It's been proven that investing long term is the best way to build wealth -- and what could be longer-term thinking than setting money aside in a few stocks for the grandkids? Not every company is worth stashing away for multiple decades, but these three picks from some of our top contributors may be.

Image source: ExxonMobil.

This well isn't running dry

Todd Campbell: Long-term thinking and dividend-paying Goliaths go together like bread and butter, and that's why one of my favorite picks for your children's' little ones is ExxonMobil (XOM 1.50%). The company is a giant in oil and gas exploration, but it also makes a lot of money by refining these commodities into other products, like chemicals, and then selling those refined products, such as gasoline, to end users like you and me.

ExxonMobil's shares yield a healthy 3%, and that yield could grow significantly in the future based on the company's track record for dividend increases. During the past 33 years, ExxonMobil has increased its dividend payout every year, and it has done so by an average 6.4%. That's about as shareholder-friendly as you're going to get.

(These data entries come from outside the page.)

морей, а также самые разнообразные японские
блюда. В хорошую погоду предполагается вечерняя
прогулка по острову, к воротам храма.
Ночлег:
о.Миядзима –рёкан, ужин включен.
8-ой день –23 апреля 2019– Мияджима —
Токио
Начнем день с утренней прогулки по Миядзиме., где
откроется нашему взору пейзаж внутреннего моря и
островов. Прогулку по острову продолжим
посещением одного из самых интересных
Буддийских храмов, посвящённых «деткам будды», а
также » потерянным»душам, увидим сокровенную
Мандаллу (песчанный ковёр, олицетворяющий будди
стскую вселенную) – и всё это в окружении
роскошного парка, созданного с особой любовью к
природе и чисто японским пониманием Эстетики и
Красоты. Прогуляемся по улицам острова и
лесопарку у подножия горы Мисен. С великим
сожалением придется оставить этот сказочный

A great dividend isn't the only reason to own ExxonMobil for years and years, either. There's perhaps no company that's better positioned to take advantage of the oil and gas industry's booms and busts. The company has a rock-solid balance sheet, and its diversification has allowed it to profit even as commodity prices have taken a toll on its peers. As weak prices force second-tier competitors to sell-off assets to make good on their debt payments, ExxonMobil has the checkbook necessary to buy the best bargains.

Assuming you believe -- like I do -- that the global economy will continue to grow, rather than shrink, in the coming decades, then ExxonMobil ought to be on your short list to buy for the grandkids.

Image source: Disney.

A top-quality business for investors of all ages

Andres Cardenal. When investing for your grandchildren, the educational value of the gift can be just as important as the financial considerations. Young investors need to understand that a stock is a share in a living and breathing business, not just a ticker on a computer screen. For this reason, I would pick a company that your grandchildren can relate to, and Disney (DIS -0.12%) is a top candidate to keep in mind.

Disney owns the intellectual rights to many of the most-popular franchises and fictional characters in the entertainment world, ranging from Mickey Mouse to Star Wars. Investors of all ages can easily understand how the company keeps consumers happy, and this creates growing revenues and cash flows over the years.

The business model is unique, as the company gets to profit from its assets via multiple platforms over time. For example, Frozen was a massive success in the studio segment, and Disney is profiting from that movie via toys and merchandising, home entertainment, and even new attractions at entertainment parks.

The company is making a big bet on international expansion with the recent opening of its Disney Shanghai park, a massive project worth nearly $5.5 billion. If things work out well for Disney in China, this could open the door for promising growth opportunities on the international front over the years ahead.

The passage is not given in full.